## Dataset excerpt
========

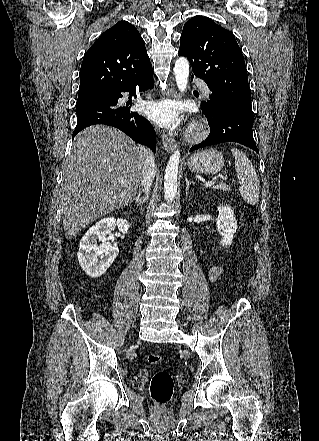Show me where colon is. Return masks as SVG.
<instances>
[{"label": "colon", "mask_w": 319, "mask_h": 441, "mask_svg": "<svg viewBox=\"0 0 319 441\" xmlns=\"http://www.w3.org/2000/svg\"><path fill=\"white\" fill-rule=\"evenodd\" d=\"M147 361L151 365H157L162 361L158 354H149ZM174 390V380L170 372L166 370L157 371L150 382V395L154 402L163 409L170 401Z\"/></svg>", "instance_id": "colon-1"}]
</instances>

========

## What is being asked
The answer should match the material exactly, with every picture removed.

## Solution
Show me where colon is. Return masks as SVG.
<instances>
[{"label": "colon", "mask_w": 319, "mask_h": 441, "mask_svg": "<svg viewBox=\"0 0 319 441\" xmlns=\"http://www.w3.org/2000/svg\"><path fill=\"white\" fill-rule=\"evenodd\" d=\"M147 361L151 365H157L162 361L158 354H149ZM174 390V380L170 372L166 370L157 371L150 382V395L154 402L163 409L170 401Z\"/></svg>", "instance_id": "colon-1"}]
</instances>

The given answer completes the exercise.